- Born: Kodungallur, India
- Genres: Indian Classical Music, Pop
- Occupation: Playback Singer
- Instrument: Vocals;
- Years active: 2014 – present

= Vaishnav Girish =

Singer

Vaishnav Girish is an Indian singer. He has appeared in several singing reality TV shows and has recorded songs for films in Malayalam language. Vaishnav rose to fame when his audition for the 2017 season of Zee TV's musical talent hunt show Sa Re Ga Ma Pa Li'l Champs 2017 became a viral video online, and led to a nationwide press coverage.

== Personal life ==
He developed interest in music, listening to his brother Krishnanunni Girish learn Indian classical music. A former vocalist of the Thrissur-based alternative rock band 1000cc, Krishnanunni inspired him to take up singing as a career. At the age of four, he started formal training in Carnatic music from Pavithran Kodungallur and continued further training for school competitions and reality television shows under Noushad Kodungallur and Cherthala Shaji.

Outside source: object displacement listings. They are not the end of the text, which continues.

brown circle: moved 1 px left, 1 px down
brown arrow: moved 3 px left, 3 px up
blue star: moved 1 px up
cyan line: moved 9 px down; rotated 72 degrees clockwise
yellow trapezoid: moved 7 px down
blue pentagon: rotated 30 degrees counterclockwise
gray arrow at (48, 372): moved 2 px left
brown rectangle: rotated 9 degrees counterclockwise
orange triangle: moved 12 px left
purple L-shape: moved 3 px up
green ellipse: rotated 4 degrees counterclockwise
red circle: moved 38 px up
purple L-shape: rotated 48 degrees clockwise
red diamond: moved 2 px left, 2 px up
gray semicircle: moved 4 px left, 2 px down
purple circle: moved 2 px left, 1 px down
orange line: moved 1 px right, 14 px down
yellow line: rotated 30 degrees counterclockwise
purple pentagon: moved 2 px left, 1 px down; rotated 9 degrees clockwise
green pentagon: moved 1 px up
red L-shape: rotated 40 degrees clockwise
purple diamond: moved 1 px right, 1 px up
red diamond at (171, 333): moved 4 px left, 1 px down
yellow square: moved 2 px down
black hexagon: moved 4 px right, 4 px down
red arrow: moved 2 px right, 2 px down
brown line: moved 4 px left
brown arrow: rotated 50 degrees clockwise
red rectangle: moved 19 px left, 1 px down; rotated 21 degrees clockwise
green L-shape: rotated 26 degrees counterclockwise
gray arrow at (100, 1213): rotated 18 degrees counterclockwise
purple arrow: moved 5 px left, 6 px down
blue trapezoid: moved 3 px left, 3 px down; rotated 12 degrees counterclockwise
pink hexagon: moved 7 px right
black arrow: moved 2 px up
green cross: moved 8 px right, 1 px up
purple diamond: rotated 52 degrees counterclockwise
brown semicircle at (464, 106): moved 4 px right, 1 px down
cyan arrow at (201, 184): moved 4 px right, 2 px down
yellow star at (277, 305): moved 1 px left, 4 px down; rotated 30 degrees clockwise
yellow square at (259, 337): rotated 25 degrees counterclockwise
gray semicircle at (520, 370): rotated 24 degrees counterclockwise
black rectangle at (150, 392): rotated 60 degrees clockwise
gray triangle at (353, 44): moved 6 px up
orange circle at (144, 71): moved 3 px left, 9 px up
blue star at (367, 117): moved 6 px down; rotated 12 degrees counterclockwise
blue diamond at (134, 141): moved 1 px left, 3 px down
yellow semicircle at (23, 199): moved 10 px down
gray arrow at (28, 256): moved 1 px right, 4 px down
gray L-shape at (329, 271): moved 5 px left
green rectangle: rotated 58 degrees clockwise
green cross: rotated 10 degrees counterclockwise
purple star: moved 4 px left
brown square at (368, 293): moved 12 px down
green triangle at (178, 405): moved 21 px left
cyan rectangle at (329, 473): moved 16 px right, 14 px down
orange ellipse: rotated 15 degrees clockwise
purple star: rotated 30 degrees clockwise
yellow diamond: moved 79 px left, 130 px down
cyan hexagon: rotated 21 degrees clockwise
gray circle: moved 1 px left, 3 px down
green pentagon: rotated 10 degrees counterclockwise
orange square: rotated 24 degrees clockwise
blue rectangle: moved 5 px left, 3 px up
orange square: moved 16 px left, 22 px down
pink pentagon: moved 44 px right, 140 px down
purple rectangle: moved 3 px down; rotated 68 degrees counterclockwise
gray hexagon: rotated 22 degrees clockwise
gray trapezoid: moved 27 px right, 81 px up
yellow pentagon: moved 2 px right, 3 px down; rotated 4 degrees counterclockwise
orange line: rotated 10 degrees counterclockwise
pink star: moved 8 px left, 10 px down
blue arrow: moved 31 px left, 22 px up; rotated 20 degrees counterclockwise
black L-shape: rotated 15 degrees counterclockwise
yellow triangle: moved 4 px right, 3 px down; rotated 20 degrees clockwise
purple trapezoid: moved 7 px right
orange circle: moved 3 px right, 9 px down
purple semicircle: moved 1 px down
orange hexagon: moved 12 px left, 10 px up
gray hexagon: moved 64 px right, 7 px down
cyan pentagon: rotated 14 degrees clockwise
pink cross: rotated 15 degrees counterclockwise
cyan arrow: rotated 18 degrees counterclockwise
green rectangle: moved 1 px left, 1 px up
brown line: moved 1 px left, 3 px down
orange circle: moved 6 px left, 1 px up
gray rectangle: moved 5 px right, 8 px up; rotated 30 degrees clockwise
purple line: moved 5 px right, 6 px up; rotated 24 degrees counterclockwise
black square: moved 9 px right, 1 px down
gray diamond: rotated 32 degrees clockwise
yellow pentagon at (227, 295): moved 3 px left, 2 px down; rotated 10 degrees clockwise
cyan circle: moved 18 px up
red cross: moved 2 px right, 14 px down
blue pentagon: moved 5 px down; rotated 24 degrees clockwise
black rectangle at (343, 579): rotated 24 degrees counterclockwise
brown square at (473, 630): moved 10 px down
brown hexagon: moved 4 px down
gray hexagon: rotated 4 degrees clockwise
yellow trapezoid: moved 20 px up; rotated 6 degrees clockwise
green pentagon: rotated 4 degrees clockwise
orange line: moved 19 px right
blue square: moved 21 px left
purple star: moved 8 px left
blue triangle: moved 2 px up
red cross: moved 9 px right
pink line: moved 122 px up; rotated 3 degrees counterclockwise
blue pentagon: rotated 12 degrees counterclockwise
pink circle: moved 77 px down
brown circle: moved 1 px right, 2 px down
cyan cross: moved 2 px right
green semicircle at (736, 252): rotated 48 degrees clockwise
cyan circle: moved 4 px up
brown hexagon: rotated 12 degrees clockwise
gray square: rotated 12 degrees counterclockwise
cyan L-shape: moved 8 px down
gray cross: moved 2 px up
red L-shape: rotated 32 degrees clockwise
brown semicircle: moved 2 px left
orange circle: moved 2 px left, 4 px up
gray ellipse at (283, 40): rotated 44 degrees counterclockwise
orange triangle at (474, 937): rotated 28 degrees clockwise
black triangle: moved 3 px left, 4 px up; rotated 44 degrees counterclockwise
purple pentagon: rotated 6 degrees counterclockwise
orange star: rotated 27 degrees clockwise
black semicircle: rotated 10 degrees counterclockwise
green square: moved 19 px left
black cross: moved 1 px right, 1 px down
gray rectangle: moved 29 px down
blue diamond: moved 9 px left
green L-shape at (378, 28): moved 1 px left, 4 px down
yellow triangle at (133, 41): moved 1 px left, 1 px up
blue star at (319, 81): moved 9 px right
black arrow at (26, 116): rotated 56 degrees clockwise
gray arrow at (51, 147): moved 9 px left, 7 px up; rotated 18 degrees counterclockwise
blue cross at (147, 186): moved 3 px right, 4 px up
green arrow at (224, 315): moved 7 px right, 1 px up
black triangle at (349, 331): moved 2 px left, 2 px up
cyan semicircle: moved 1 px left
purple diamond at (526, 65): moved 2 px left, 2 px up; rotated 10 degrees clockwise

Vaishnav attended Holy Grace Academy, Mala and St. Joseph's Higher Secondary School, Mathilakam. During his time at Holy Grace Academy, he was awarded the Kalaprathibha title at the CBSE State Kalotsav for two consecutive years (2013 and 2014). He also secured grade A for Light Music, Ghazal and Urdu group song events at 58th Kerala School Kalolsavam held in 2017.

== Career ==
Vaishnav competed in Surya TV's Surya Singer 2, a Malayalam music reality show in 2014, where he emerged the winner. In 2015, his participation in the second edition of Indian reality television singing competition Indian Idol Junior, earned him recognition. Universal Music India (UMI) signed a two-year record deal with him before he finished the competition as the third runner-up.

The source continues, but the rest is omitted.